Daffodils In Gardiner
By Fred Gerty
The New York Botanical Garden planted 150,000 daffodils last fall, a start in their plans to celebrate their 125th anniversary. Ultimately, the garden intends to plant one million daffodils. An announcement stated, “Nothing quite captures the feeling of the coming of spring like a hillside blanketed with yellow and white blooms, each flower signaling a return to longer days and warm nights.” William Wordsworth Longfellow knew this, too, and his poem reflects his delight:
“…my heart with pleasure fills,
And dances with the daffodils.”
How about you? Planted any daffodils lately? If not, why not? They do very well in Gardiner, and are a sure sign that warmer days are on the way. Daffodils may be planted “Brown or Green.” Brown is the usual condition of bulbs widely available and put in the ground in October or November.
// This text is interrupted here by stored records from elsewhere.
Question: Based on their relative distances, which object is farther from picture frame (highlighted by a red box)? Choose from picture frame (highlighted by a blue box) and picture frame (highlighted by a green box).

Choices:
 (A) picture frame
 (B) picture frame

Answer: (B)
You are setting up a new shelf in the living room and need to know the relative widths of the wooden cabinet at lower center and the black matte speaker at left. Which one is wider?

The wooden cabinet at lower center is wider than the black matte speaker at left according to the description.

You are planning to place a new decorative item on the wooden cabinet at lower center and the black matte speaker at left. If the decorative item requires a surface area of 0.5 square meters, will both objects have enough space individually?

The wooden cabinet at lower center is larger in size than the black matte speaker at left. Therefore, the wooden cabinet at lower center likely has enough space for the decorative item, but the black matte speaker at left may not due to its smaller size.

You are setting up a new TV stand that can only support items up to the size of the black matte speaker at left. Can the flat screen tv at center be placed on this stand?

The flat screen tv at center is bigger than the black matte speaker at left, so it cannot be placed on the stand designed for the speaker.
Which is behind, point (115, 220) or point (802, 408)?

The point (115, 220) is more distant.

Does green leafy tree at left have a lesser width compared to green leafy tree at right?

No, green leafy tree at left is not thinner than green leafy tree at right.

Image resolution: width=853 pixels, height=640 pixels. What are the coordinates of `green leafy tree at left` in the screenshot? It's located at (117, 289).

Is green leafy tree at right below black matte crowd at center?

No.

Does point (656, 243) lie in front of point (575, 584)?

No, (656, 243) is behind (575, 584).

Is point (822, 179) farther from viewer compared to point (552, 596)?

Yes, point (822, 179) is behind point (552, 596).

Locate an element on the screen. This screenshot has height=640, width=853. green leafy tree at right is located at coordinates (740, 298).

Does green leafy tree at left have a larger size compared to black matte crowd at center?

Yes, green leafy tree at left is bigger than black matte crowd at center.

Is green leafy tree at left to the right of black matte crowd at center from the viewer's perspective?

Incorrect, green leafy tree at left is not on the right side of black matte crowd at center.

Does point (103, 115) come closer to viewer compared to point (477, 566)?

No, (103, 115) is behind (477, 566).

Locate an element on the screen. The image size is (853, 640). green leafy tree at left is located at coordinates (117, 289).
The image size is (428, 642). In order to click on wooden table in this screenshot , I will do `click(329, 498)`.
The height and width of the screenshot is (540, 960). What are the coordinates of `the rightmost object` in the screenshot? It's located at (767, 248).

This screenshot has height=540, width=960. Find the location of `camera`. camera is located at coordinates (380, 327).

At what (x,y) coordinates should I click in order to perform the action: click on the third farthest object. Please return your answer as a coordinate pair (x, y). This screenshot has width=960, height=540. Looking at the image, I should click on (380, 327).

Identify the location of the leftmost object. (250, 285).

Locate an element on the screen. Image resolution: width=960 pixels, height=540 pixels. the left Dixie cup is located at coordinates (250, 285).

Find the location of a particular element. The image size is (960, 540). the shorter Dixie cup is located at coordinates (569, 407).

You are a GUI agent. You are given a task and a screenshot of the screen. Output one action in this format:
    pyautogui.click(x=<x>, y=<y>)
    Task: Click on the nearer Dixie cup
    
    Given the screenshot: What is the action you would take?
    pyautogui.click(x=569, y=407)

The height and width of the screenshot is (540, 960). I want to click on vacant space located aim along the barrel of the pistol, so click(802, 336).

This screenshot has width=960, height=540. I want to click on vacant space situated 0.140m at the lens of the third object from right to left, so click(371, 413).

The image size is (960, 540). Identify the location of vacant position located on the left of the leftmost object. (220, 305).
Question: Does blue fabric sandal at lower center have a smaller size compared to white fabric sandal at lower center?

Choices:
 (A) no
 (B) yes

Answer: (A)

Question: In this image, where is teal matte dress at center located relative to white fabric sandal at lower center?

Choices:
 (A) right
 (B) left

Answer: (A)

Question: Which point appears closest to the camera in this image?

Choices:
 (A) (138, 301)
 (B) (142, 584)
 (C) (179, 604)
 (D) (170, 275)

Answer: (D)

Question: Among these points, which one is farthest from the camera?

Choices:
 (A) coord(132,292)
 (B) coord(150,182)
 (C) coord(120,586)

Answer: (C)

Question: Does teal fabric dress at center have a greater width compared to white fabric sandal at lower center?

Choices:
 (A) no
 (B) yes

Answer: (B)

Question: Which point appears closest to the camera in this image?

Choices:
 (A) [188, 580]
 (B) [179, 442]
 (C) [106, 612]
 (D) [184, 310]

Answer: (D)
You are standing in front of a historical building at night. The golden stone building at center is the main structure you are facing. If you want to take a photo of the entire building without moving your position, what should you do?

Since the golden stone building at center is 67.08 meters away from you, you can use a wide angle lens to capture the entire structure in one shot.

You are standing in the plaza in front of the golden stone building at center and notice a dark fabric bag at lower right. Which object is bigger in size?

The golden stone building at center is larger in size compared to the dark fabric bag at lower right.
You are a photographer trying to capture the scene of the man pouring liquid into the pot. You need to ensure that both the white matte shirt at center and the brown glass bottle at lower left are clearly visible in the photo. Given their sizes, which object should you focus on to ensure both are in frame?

But daffodils retain their foliage until well into June, or even July, and could be lifted, divided, and planted then, too, when they are “Green.” In fact, if adding additional daffodils to a location, planting green is probably the way to go.
If you have daffodils in your yard this spring, take a look at them. Are there clumps of long, skinny leaves, and no or few flowers? Daffodils bloom prolifically for years, but eventually, through below ground subdivision, become so crowded that no flowers appear. Time to dig them up, and re-plant them “Green.”
Years ago my gardens started out with a few dozen bulbs, both yellow and white. Eventually, their blooms were disappointing, so I began the process of digging and dividing them. It’s hard work.
First, fill a bucket half way with water, gather your gloves and a stout spade or shovel. Sink the shovel into the ground about an inch away from the green leaves of the clump and work around it. Tilt the shovel back, and a huge bunch of bulbs will appear, all stuck together. Separate them into individual bulbs, and plop them into the pail with the water. Don’t be surprised when all the leaf stalks wilt and flop over; that’s normal.
Then go to wherever you want to establish some more daffodils. With the spade or shovel, dig a slit in the soil and drop in one bulb with the leaves attached. You’ll probably find a variety of bulb sizes, small to large. Doesn’t matter, plant them all. The larger bulbs may bloom the next spring, the smaller ones in a year or two. Spacing can be as you wish, but at least a foot apart is normal.
The advantage of planting daffodils green in the spring is that you can see exactly where they went. While planting in the fall, I’ve more than once sliced a buried bulb in two, not knowing it was there. Spring planting avoids this dilemma, and lets you see how the planting bed will look in future years, be it long, winding, circular, or curving.
So, lots of holes to dig, lots of bending and stomping the soil back. Nice if you have a friend, child, or spouse to help. You dig; they drop the bulb in the hole. You can spread out the work over days, or even weeks. As long as the leaves are green, you can lift them and move them. The reward will be many more daffodils in full flower for many springs to come.
You can see the result of my efforts along the west side of Albany Post Road, just south of Cooks Lane. The hundreds in bloom there came from just a few dozen, divided and replanted over the years.